Started as a personal project in 2010, while Bartholl was in New York, Dead Drops is based on the spying method to exchange secret information withouth the necessity to meet in person. The term, in fact, comes from this practice for which the spies individuated an agreed hidden place where to exchange safely and maintain anonymity in both parts. The first person leaves the stuff, such as documents or encrypted messages, and the other one keeps them up after the first has left. No human interaction needed.
The great difference, however, is that Bartholl chooses public places to leave information: he placed the five first USB Flash Drives in transition areas in New York, inserted and cemented between wall slots, sidewalks, phone booths, so that only the metallic parte of the flash drive was visible to passers by. There is no intended agreement about contained information in the flash drives, and nobody knows which people are involved in the exchange. Anybody can connect to the flash drive with his own laptop, download the contained documents and upload something else.
How does Dead Drops Art Project work?
Revolution happened when Bartholl’s project turned into a participative art action: the artist created a website where he invited every person from all over the world to become part of his work. The only thing you need to participate is USB flash drive.

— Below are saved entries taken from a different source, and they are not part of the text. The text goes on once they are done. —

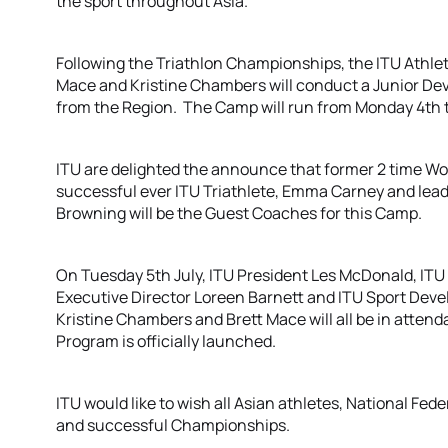
the sport throughout Asia.
Following the Triathlon Championships, the ITU Athl
Mace and Kristine Chambers will conduct a Junior Dev
from the Region. The Camp will run from Monday 4th t
ITU are delighted the announce that former 2 time W
successful ever ITU Triathlete, Emma Carney and lead
Browning will be the Guest Coaches for this Camp.
On Tuesday 5th July, ITU President Les McDonald, ITU 
Executive Director Loreen Barnett and ITU Sport De
Kristine Chambers and Brett Mace will all be in atte
Program is officially launched.
ITU would like to wish all Asian athletes, National Fed
and successful Championships.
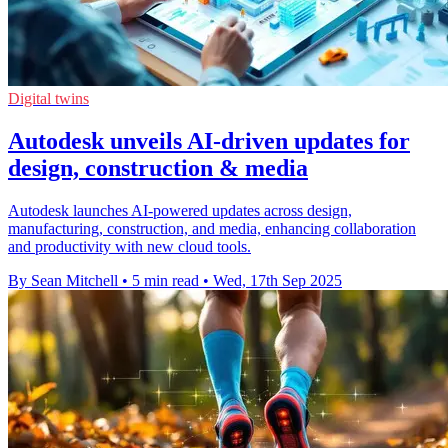
Digital twins
Autodesk unveils AI-driven updates for
design, construction & media
Autodesk launches AI-powered updates across design,
manufacturing, construction, and media, enhancing collaboration
and productivity with new cloud tools.
By Sean Mitchell
•
5 min read
•
Wed, 17th Sep 2025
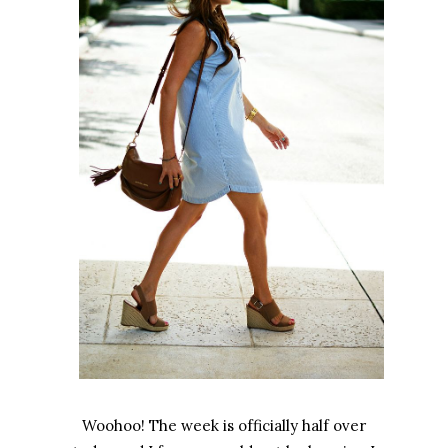
Woohoo! The week is officially half over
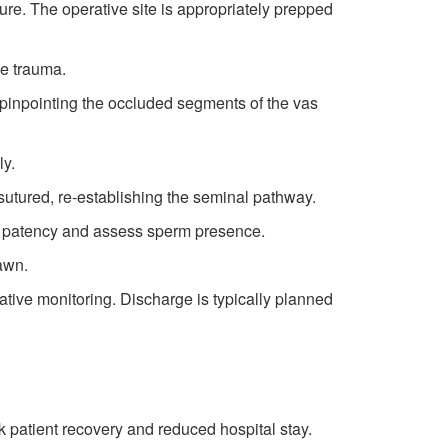
re. The operative site is appropriately prepped
ue trauma.
y pinpointing the occluded segments of the vas
ly.
sutured, re-establishing the seminal pathway.
is patency and assess sperm presence.
rawn.
rative monitoring. Discharge is typically planned
k patient recovery and reduced hospital stay.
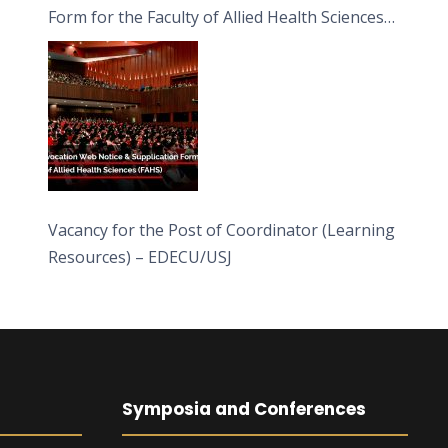
Form for the Faculty of Allied Health Sciences
(FAHS)
Vacancy for the Post of Coordinator (Learning
Resources) – EDECU/USJ
Symposia and Conferences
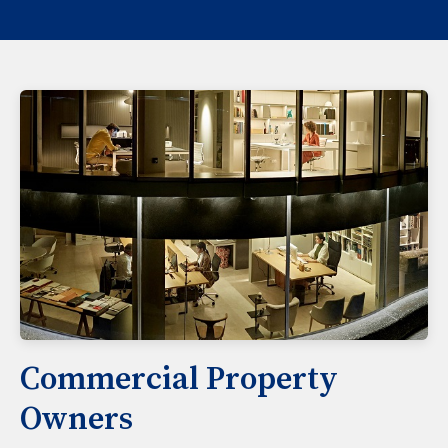
Commercial Property
Owners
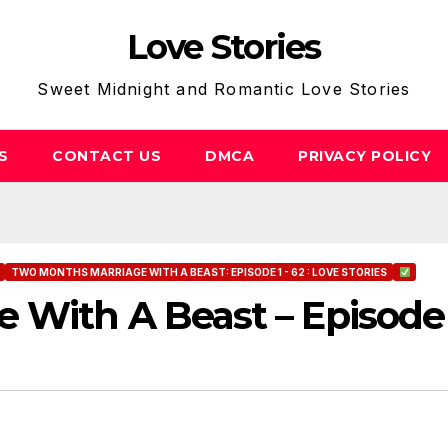
Love Stories
Sweet Midnight and Romantic Love Stories
S
CONTACT US
DMCA
PRIVACY POLICY
TWO MONTHS MARRIAGE WITH A BEAST: EPISODE 1 - 62 : LOVE STORIES
 With A Beast – Episode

Then you need to find a suitable public place, preferably in the city, and finally to stuck the flash drive with plaster or cement, just like Bartholl did.
The requested conditions to participate are:
- Upload in the device a file with an explicative text of the project, downloadable from the website
- Indicate the geographic coordinates of the place where the USB flash drive is placed, together with three photographs of the installed pen drive.
In this way, the new USB flash drive can become part of the Dead Drops official map, expanding more and more with the passing of time. Since the first five versions in 2015, in fact, now there are thousands of flash drives, spread all over the world. And they’re not stopping to grow.
Every time a flash drive is added to the project, Bartholl shares a tweet:
Il valore artistico di “Dead Drops”
Why should a person should, best case scenario, go through the city to share and download files, if there are easier ways, wireless and online? Actually, this is the point: as you can read on the Manifesto, Dead Drops main scope is to value data freedom and distribution, in the age where files are de-localized and stored in cloud services. Dead Drops is an offline project, requiring an active participation. It’s not only a treasure hunt – which certainly is catchy to people, given Pokémon Go success – but first of all is a different way to reconnect to reality.
In real life you cannot keep everything under control. If you connect to a dead drop, you don’t have idea what you will find, because somebody could have arrived there before, erased existing documents and uploading new ones. And you can literally find anything, from musical tracks to drug recipes. There’s also a risk to being attacked by malwares, but it’s part of the work concept: it’s up to you whether you want to take precautions before connecting or you don’t. And also, even if a flash drive is in the map, there’s no guarantee you will actually find if there: someone could have damaged it, or stolen it.
Given all that, Dead Drops is still a success, because it leverages on the thrilling sensation to find something unknown, or to find secret information, or it can be an alternative way to share your interests. Maybe the best reason to take part of this participative art project, however, is the awareness to be part of a global artistic happening. And this gives you satisfaction.